● **Data to examine**
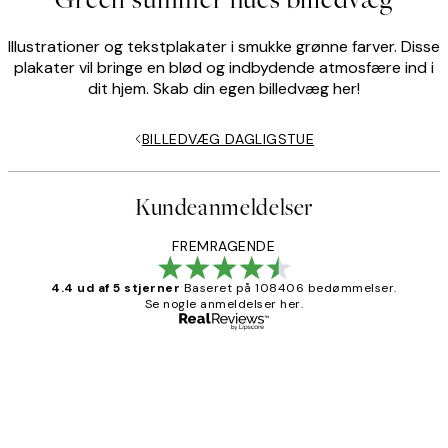
Illustrationer og tekstplakater i smukke grønne farver. Disse
plakater vil bringe en blød og indbydende atmosfære ind i
dit hjem. Skab din egen billedvæg her!
BILLEDVÆG DAGLIGSTUE
Kundeanmeldelser
FREMRAGENDE
4.4 ud af 5 stjerner
Baseret på 108406 bedømmelser.
Se nogle anmeldelser her.
Bekræftet køber
Kundeanmeldelser
Nemt at bestille og hurtig levering👍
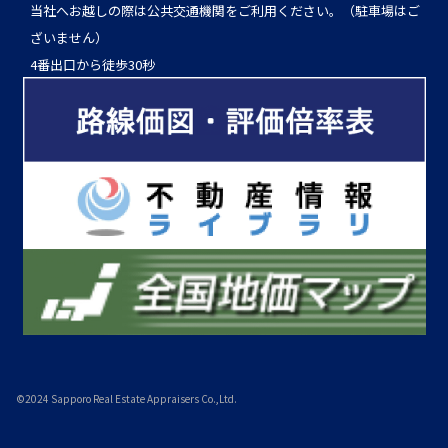
当社へお越しの際は公共交通機関をご利用ください。（駐車場はご
ざいません）
4番出口から徒歩30秒
©2024 Sapporo Real Estate Appraisers Co.,Ltd.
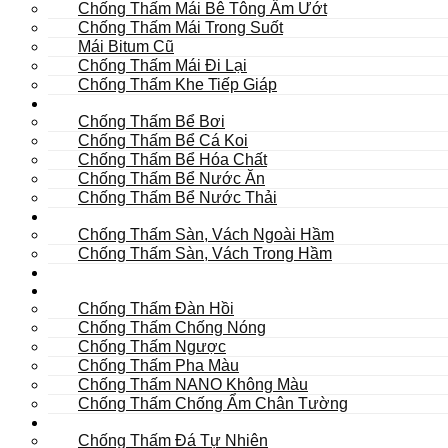
Chống Thấm Mái Bê Tông Ẩm Ướt
Chống Thấm Mái Trong Suốt
Mái Bitum Cũ
Chống Thấm Mái Đi Lại
Chống Thấm Khe Tiếp Giáp
Bể
Chống Thấm Bể Bơi
Chống Thấm Bể Cá Koi
Chống Thấm Bể Hóa Chất
Chống Thấm Bể Nước Ăn
Chống Thấm Bể Nước Thải
Hầm
Chống Thấm Sàn, Vách Ngoài Hầm
Chống Thấm Sàn, Vách Trong Hầm
TOILET
Tường
Chống Thấm Đàn Hồi
Chống Thấm Chống Nóng
Chống Thấm Ngược
Chống Thấm Pha Màu
Chống Thấm NANO Không Màu
Chống Thấm Chống Ẩm Chân Tường
Khác
Chống Thấm Đá Tự Nhiên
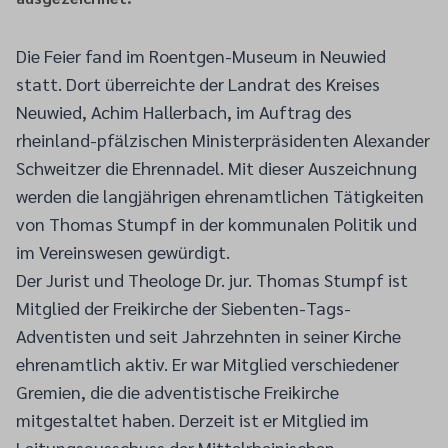
Die Feier fand im Roentgen-Museum in Neuwied
statt. Dort überreichte der Landrat des Kreises
Neuwied, Achim Hallerbach, im Auftrag des
rheinland-pfälzischen Ministerpräsidenten Alexander
Schweitzer die Ehrennadel. Mit dieser Auszeichnung
werden die langjährigen ehrenamtlichen Tätigkeiten
von Thomas Stumpf in der kommunalen Politik und
im Vereinswesen gewürdigt.
Der Jurist und Theologe Dr. jur. Thomas Stumpf ist
Mitglied der Freikirche der Siebenten-Tags-
Adventisten und seit Jahrzehnten in seiner Kirche
ehrenamtlich aktiv. Er war Mitglied verschiedener
Gremien, die die adventistische Freikirche
mitgestaltet haben. Derzeit ist er Mitglied im
Leitungsausschuss der Mittelrheinischen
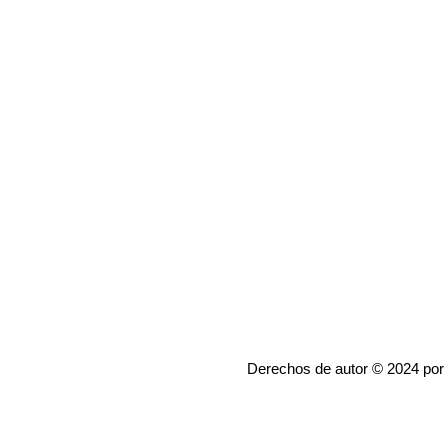
Derechos de autor © 2024 por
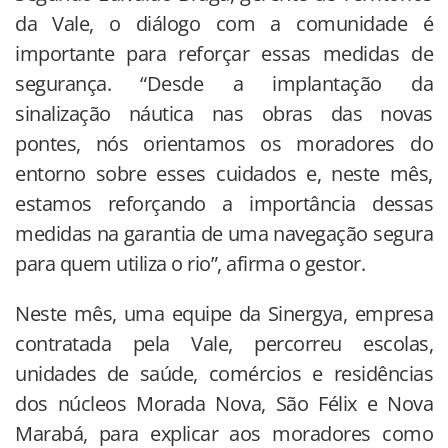
da Vale, o diálogo com a comunidade é
importante para reforçar essas medidas de
segurança. “Desde a implantação da
sinalização náutica nas obras das novas
pontes, nós orientamos os moradores do
entorno sobre esses cuidados e, neste mês,
estamos reforçando a importância dessas
medidas na garantia de uma navegação segura
para quem utiliza o rio”, afirma o gestor.
Neste mês, uma equipe da Sinergya, empresa
contratada pela Vale, percorreu escolas,
unidades de saúde, comércios e residências
dos núcleos Morada Nova, São Félix e Nova
Marabá, para explicar aos moradores como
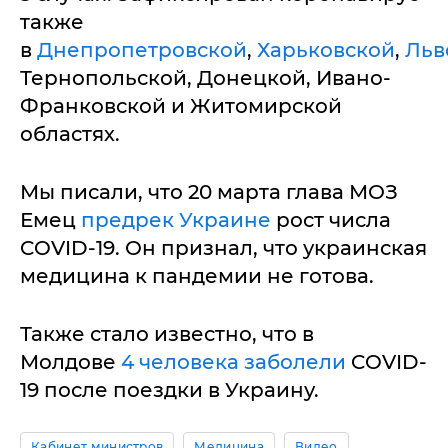
также
в
Днепропетровской
,
Харьковской
,
Льв
Тернопольской, Донецкой, Ивано-
Франковской и Житомирской
областях.
Мы писали, что 20 марта глава МОЗ
Емец
предрек Украине
рост числа
COVID-19. Он признал, что украинская
медицина к пандемии не готова.
Также стало известно, что в
Молдове
4 человека заболели
COVID-
19 после поездки в Украину.
Кабинет министров
Медицина
Видео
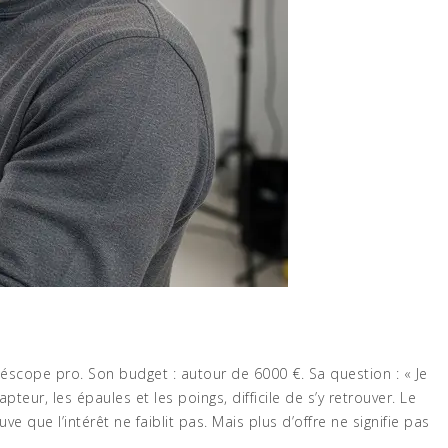
éscope pro. Son budget : autour de 6000 €. Sa question : « Je
ur, les épaules et les poings, difficile de s’y retrouver. Le
uve que l’intérêt ne faiblit pas. Mais plus d’offre ne signifie pas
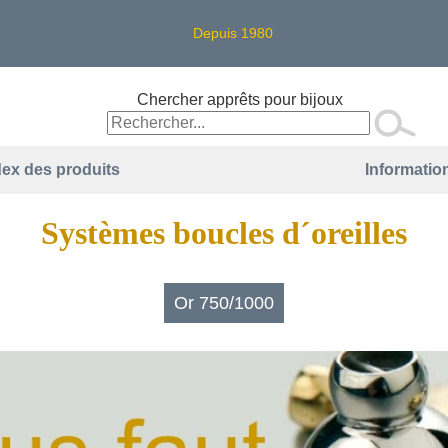
Depuis 1980
Chercher apprêts pour bijoux
dex des produits
Information
Systèmes boucles d´oreilles
Or 750/1000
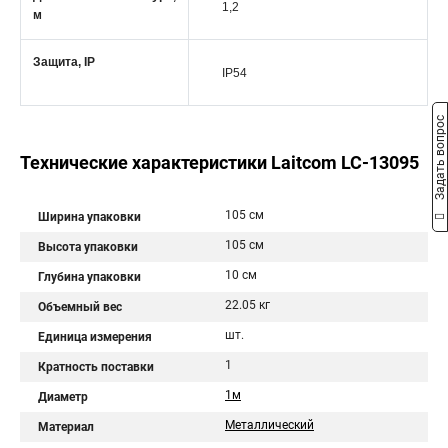
1,2
м
Защита, IP
IP54
Задать вопрос
Технические характеристики Laitcom LC-13095
105 см
Ширина упаковки
105 см
Высота упаковки
10 см
Глубина упаковки
22.05 кг
Объемный вес
шт.
Единица измерения
1
Кратность поставки
1м
Диаметр
Металлический
Материал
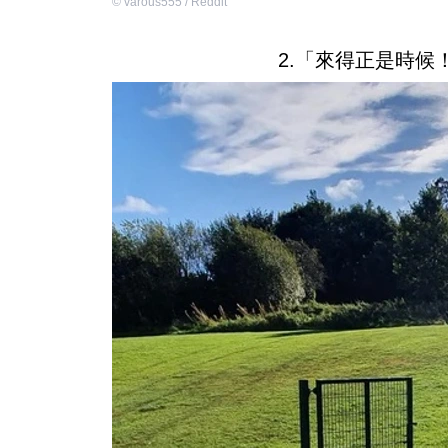
©
varous555 / Reddit
2.「來得正是時候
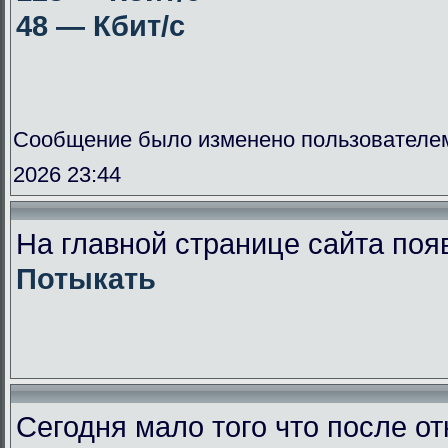
48 — Кбит/с
Сообщение было изменено пользователе
2026 23:44
На главной странице сайта поя
Потыкать
Сегодня мало того что после от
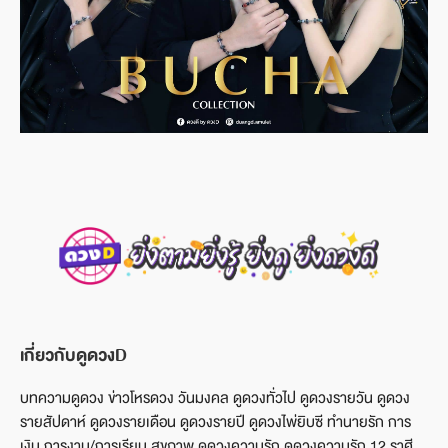
เกี่ยวกับดูดวงD
บทความดูดวง ข่าวโหรดวง วันมงคล ดูดวงทั่วไป ดูดวงรายวัน ดูดวง
รายสัปดาห์ ดูดวงรายเดือน ดูดวงรายปี ดูดวงไพ่ยิบซี ทำนายรัก การ
เงิน การงาน/การเรียน สุขภาพ ดูดวงความรัก ดูดวงความรัก 12 ราศี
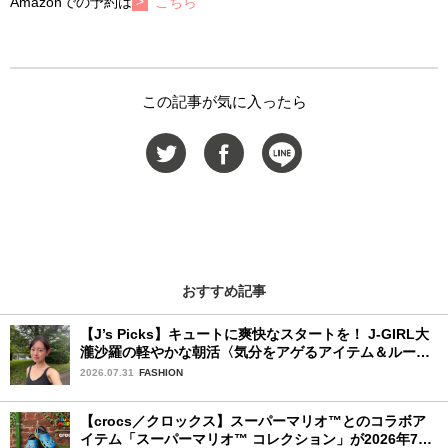
Amazonでの予約は
こちら
この記事が気に入ったら
おすすめ記事
【J’s Picks】キュートに爽快なスタートを！ J-GIRL大
瀧沙羅の軽やかな朝活〈気分をアゲるアイテム＆ルーテ
ィーン〉
2026.07.31
FASHION
【crocs／クロックス】スーパーマリオ™とのコラボア
イテム「スーパーマリオ™ コレクション」が2026年7月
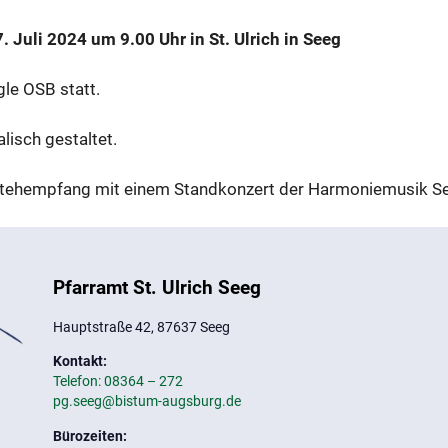
. Juli 2024 um 9.00 Uhr in St. Ulrich in Seeg
le OSB statt.
isch gestaltet.
Stehempfang mit einem Standkonzert der Harmoniemusik Se
Pfarramt St. Ulrich Seeg
Hauptstraße 42, 87637 Seeg
Kontakt:
Telefon: 08364 – 272
pg.seeg@bistum-augsburg.de
Bürozeiten:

● **Directions**
Each entry is to be written out again word for word, and any pictures are to be omitted.

● **Answer to this task**
Illustrationer og tekstplakater i smukke grønne farver. Disse
plakater vil bringe en blød og indbydende atmosfære ind i
dit hjem. Skab din egen billedvæg her!
BILLEDVÆG DAGLIGSTUE
Kundeanmeldelser
FREMRAGENDE
4.4 ud af 5 stjerner
Baseret på 108406 bedømmelser.
Se nogle anmeldelser her.
Bekræftet køber
Kundeanmeldelser
Nemt at bestille og hurtig levering👍
当社へお越しの際は公共交通機関をご利用ください。（駐車場はご
ざいません）
4番出口から徒歩30秒
©2024 Sapporo Real Estate Appraisers Co.,Ltd.
Chống Thấm Mái Bê Tông Ẩm Ướt
Chống Thấm Mái Trong Suốt
Mái Bitum Cũ
Chống Thấm Mái Đi Lại
Chống Thấm Khe Tiếp Giáp
Bể
Chống Thấm Bể Bơi
Chống Thấm Bể Cá Koi
Chống Thấm Bể Hóa Chất
Chống Thấm Bể Nước Ăn
Chống Thấm Bể Nước Thải
Hầm
Chống Thấm Sàn, Vách Ngoài Hầm
Chống Thấm Sàn, Vách Trong Hầm
TOILET
Tường
Chống Thấm Đàn Hồi
Chống Thấm Chống Nóng
Chống Thấm Ngược
Chống Thấm Pha Màu
Chống Thấm NANO Không Màu
Chống Thấm Chống Ẩm Chân Tường
Khác
Chống Thấm Đá Tự Nhiên
Die Feier fand im Roentgen-Museum in Neuwied
statt. Dort überreichte der Landrat des Kreises
Neuwied, Achim Hallerbach, im Auftrag des
rheinland-pfälzischen Ministerpräsidenten Alexander
Schweitzer die Ehrennadel. Mit dieser Auszeichnung
werden die langjährigen ehrenamtlichen Tätigkeiten
von Thomas Stumpf in der kommunalen Politik und
im Vereinswesen gewürdigt.
Der Jurist und Theologe Dr. jur. Thomas Stumpf ist
Mitglied der Freikirche der Siebenten-Tags-
Adventisten und seit Jahrzehnten in seiner Kirche
ehrenamtlich aktiv. Er war Mitglied verschiedener
Gremien, die die adventistische Freikirche
mitgestaltet haben. Derzeit ist er Mitglied im
Leitungsausschuss der Mittelrheinischen
Derechos de autor © 2024 por
da Vale, o diálogo com a comunidade é
importante para reforçar essas medidas de
segurança. “Desde a implantação da
sinalização náutica nas obras das novas
pontes, nós orientamos os moradores do
entorno sobre esses cuidados e, neste mês,
estamos reforçando a importância dessas
medidas na garantia de uma navegação segura
para quem utiliza o rio”, afirma o gestor.
Neste mês, uma equipe da Sinergya, empresa
contratada pela Vale, percorreu escolas,
unidades de saúde, comércios e residências
dos núcleos Morada Nova, São Félix e Nova
Marabá, para explicar aos moradores como
также
в
Днепропетровской
,
Харьковской
,
Льв
Тернопольской, Донецкой, Ивано-
Франковской и Житомирской
областях.
Мы писали, что 20 марта глава МОЗ
Емец
предрек Украине
рост числа
COVID-19. Он признал, что украинская
медицина к пандемии не готова.
Также стало известно, что в
Молдове
4 человека заболели
COVID-
19 после поездки в Украину.
Кабинет министров
Медицина
Видео
éscope pro. Son budget : autour de 6000 €. Sa question : « Je
ur, les épaules et les poings, difficile de s’y retrouver. Le
uve que l’intérêt ne faiblit pas. Mais plus d’offre ne signifie pas
Depuis 1980
Chercher apprêts pour bijoux
dex des produits
Information
Systèmes boucles d´oreilles
Or 750/1000
1,2
м
Защита, IP
IP54
Задать вопрос
Технические характеристики Laitcom LC-13095
105 см
Ширина упаковки
105 см
Высота упаковки
10 см
Глубина упаковки
22.05 кг
Объемный вес
шт.
Единица измерения
1
Кратность поставки
1м
Диаметр
Металлический
Материал
©
varous555 / Reddit
2.「來得正是時候
48 — Кбит/с
Сообщение было изменено пользователе
2026 23:44
На главной странице сайта поя
Потыкать
Сегодня мало того что после от
เกี่ยวกับดูดวงD
บทความดูดวง ข่าวโหรดวง วันมงคล ดูดวงทั่วไป ดูดวงรายวัน ดูดวง
รายสัปดาห์ ดูดวงรายเดือน ดูดวงรายปี ดูดวงไพ่ยิบซี ทำนายรัก การ
เงิน การงาน/การเรียน สุขภาพ ดูดวงความรัก ดูดวงความรัก 12 ราศี
Amazonでの予約は
こちら
この記事が気に入ったら
おすすめ記事
【J’s Picks】キュートに爽快なスタートを！ J-GIRL大
瀧沙羅の軽やかな朝活〈気分をアゲるアイテム＆ルーテ
ィーン〉
2026.07.31
FASHION
【crocs／クロックス】スーパーマリオ™とのコラボア
イテム「スーパーマリオ™ コレクション」が2026年7月
. Juli 2024 um 9.00 Uhr in St. Ulrich in Seeg
le OSB statt.
isch gestaltet.
Stehempfang mit einem Standkonzert der Harmoniemusik Se
Pfarramt St. Ulrich Seeg
Hauptstraße 42, 87637 Seeg
Kontakt:
Telefon: 08364 – 272
pg.seeg@bistum-augsburg.de
Bürozeiten:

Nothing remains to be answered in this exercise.